Volunteering at the New Bedford Whaling Museum (Massachusetts) and as the only one there with seagoing experience, I get asked many navigational questions many which I can answer, however am stuck with this one!

We have a Docent who is tasked with transcribing whaling log books. The vessel he is working with at the moment is the Bark Seneca out of New Bedford. Her log gives midday positions but in some instance the Lat. and Longitude entry is followed by the letters "lhre"......The writing is hard to read so the "e" maybe an "a".

So, what is Lhre?


----------



## Gulpers (Sep 8, 2005)

Michael,

Could it refer to Local Hour Angle, which is correctly given the acronym LHA? 

https://astronavigationdemystified.com/local-hour-angle-and-greenwich-hour-angle/


----------



## MikeK (Jul 3, 2007)

I misread your post at first and took the 'l' for a 't' and my first thought then was abbreviation for 'thereabouts' for a sarcastic DR, but then again why bother with a longer word for DR ? In other words, can't help you Sorry !!

Gulpers idea sounds logical (unlike mine !)

Mike


----------



## Barrie Youde (May 29, 2006)

If it is an "e" rather than an "a", might it mean "Local Hour Estimated"?


----------



## John Cassels (Sep 29, 2005)

Lost Hours Recalculating Estimates ?.


----------



## Farmer John (Feb 22, 2012)

Is there any correspondence between the days when this is used and weather conditions? Is it sometimes used for Lat and sometimes used for Long, or only ever used for both, or one?

I am sure you have thought about these things, but any information could help.


----------



## Michael Taylor (Aug 31, 2008)

Thanks everybody, I knew I could get help here. I am at the museum today and will check the log book for the weather at the time. The Seneca was one of the vessels tuck in the ice. Again thanks.


----------



## peter3807 (Oct 11, 2006)

If the l is a 1 it could mean 1hr advance for the ships clocks if the vessel was travelling in an easterly direction.

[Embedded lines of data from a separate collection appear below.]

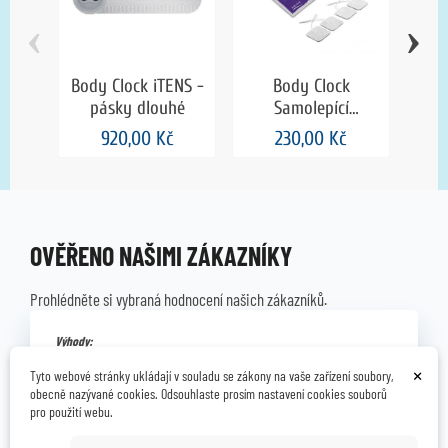
‹
›
Body Clock iTENS -
Body Clock
Bod
pásky dlouhé
Samolepící
k
podložka s
920,00 Kč
230,00 Kč
elektrodami -
čtvercová, 50 x 50
mm
OVĚŘENO NAŠIMI ZÁKAZNÍKY
Prohlédněte si vybraná hodnocení našich zákazníků.
Výhody:
v pořádku
×
Tyto webové stránky ukládají v souladu se zákony na vaše zařízení soubory,
obecně nazývané cookies. Odsouhlaste prosím nastavení cookies souborů
Marta B.
22.05.2026
pro použití webu.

Done to keep ships noon as close as possible to local noon.


----------



## Barrie Youde (May 29, 2006)

Alternatively, "lhre" could mean:-

1. Let's hope right estimate.

2. Let's have rum, everybody.

3. Look happy, rats eliminated.

4. Left-handed-rope-effect.

5. Light-House recognition error.

6. Last haul recovered empty. (Forgot to tie the cod-end.)


----------



## Michael Taylor (Aug 31, 2008)

If anybody is interested you can open the "New Bedford Whaling Museum" site. Click on top where it says Library and open log book section....the Seneca is amongst them.

ps thanks Barrie will pass you ideas on..........


----------